Friday, November 11, 2005

770

Better late than never, today I received my Nokia 770. Don't listen to the crap everyone is talking, the resolution is stunning.

rml and 770
Photo by Joey from above

But, look, I need the Lazy Web's help. I am fighting tooth and nail to get my cell phone (Sony Ericsson T610), my celluar provider (T-Mobile), and the 770 to play nicely together. I hate to say it, I rarely concede the point, but I need help.

I have done the obvious, so I don't need to know my WAP provider. My phone is setup for WAP/MMS and I have the APN and CID. I followed directions all over the web. The T610 and 770 communicate fine via Bluetooth and the T610 can access T-zones fine but together they fail to establish a data connection. If I could obtain some sort of useful error message, I might be able to debug it. As it stands, I am cold, naked, and without celluar-powered Internet.

I just noticed that today is 11 November. That is 11-11. Imagine if this were 2011, it would be 11-11-11. Six years could not come any sooner.

Wednesday, November 9, 2005

Summer Dreams

Mike on a lifeguard tower against a sunset on a beach

Mikey in Cape Cod, this Summer

Like a Big Brother

From a wise Seattlite, my favorite Amazon review of Linux Kernel Development 2ed:

Like an older brother teaching you how to drive stick

The content is one part why this book is great, but I think bigger points go to Robert Love's delivery.
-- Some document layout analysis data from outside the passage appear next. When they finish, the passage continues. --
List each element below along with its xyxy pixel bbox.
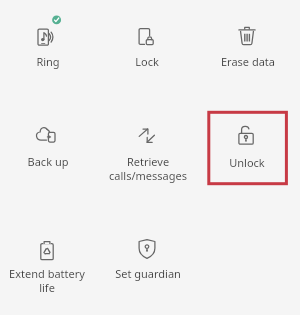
staticText: Unlock [199,155,295,170]
staticText: Ring [0,54,96,69]
staticText: Back up [0,154,96,169]
button[interactable]: Back up [0,121,96,173]
button[interactable]: Extend battery life [0,235,95,300]
button[interactable]: Unlock [199,122,295,174]
button[interactable]: Retrieve [100,122,196,188]
button[interactable]: Lock device [99,23,195,73]
staticText: Retrieve calls/messages [100,154,196,184]
button[interactable]: Set guardian [100,235,196,285]
staticText: Extend battery life [0,266,95,296]
button[interactable]: Erase data [200,22,296,73]
staticText: Set guardian [100,266,196,281]
staticText: Erase data [200,54,296,69]
staticText: Lock [99,54,195,69]
button[interactable]: Ring device [0,23,96,73]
His style is casual yet not willy nilly. A subject like the kernel is both dense and minutia-filled and in turn is so much easier to grasp when it's not presented in a dry academic style. This book is a good contrast to McKusick's Design and Implementation of BSD, which is technically/theoretically on point but in all truths _kinda_ boring. The way I would characterize this book -- it's as if you're older brother took you aside and taught you how to hack the mainframe.

The reviewer gave five stars; I hope you do, too.

Sidenote, I am indeed the oldest of two brothers, but I wish I had an older brother. Not to teach me to drive stick, but to score me smack and women.

Also check out Linux in a Nutshell 5ed, an excellent Linux quick reference, up-to-date with the current state of Linux systems.

Sunday, November 6, 2005

Gotcha

Minutes ago on Meet the Press, Tim Russert pulled a fast one on Senator Ted Kennedy (D-MA), reading him this quote:

"Iraqi defectors who once worked for Iraq's nuclear weapons establishment have reportedly told American officials that acquiring nuclear weapons is a top priority for Saddam Hussein's regime ... all U.S. intelligence experts agree that Iraq is seeking nuclear weapons. There is little question that Saddam Hussein wants to develop nuclear weapons. If Iraq could acquire [nuclear material] from abroad, the CIA estimates that it could have a nuclear weapon within one year."

(My paraphrasing may differ slightly from Mr Russert's)

Senator Kennedy jumped, admonishing the quote as an example of White House misinformation and citing how Senator Harry Reid's (D-NV) closed Senate session evaded Republican foot-dragging and got to the bottom of administration deceit.

Then Russert dropped the K-bomb: These words were spoken by Senator John Kerry (D-MA), in a widely Democrat-supported Senate floor speech.

Senator Kennedy quickly and wisely steered the discussion elsewhere.

To my credit—and that is what this blog is all about, making me look awesome—I immediately asked my morning cup of tea, who said that? Oh sweet Russert, your chicanery would never work on me!

Friday, November 4, 2005

My Favorite Animal is the Jeep

Perhaps everyone already knows, I am the last to hear, but my friend and colleague Jimmy K showed me the --color flag for grep(1). Drop a line such as "alias grep='grep --color=auto'" and grep for some random function in a source tree—totally life changing.

The Perfect 10 College Sports Bars: My baby is #8, which is phenomenal, but clearly the author has not spent sufficient time at The Swamp, lest he would know that it is vastly superior to Harpo's. I mean, seriously, Harpo's? Has anything of use come out of Missouri since President Harry S Truman? And he tried to nationalize the steel industry!

Last night in class, we watched Chairman Greenspan's testimony. Raised a few interesting points, and repeated some important but already known concerns, but I had hoped that the Joint Economic Committee would have asked more pressing and useful questions. For example, Congresswoman Carolyn Maloney (D-NY), asked him what was the cause of the 1981 recession? For the love of cheetahs, take advantage of his (Humphrey-Hawkins act mandated) presence and ask a question of substance—everyone in the room should have been able to answer that mind-bender! The JEC put up a copy of his testimony, but it does not include the Q&A, which is where the party really was.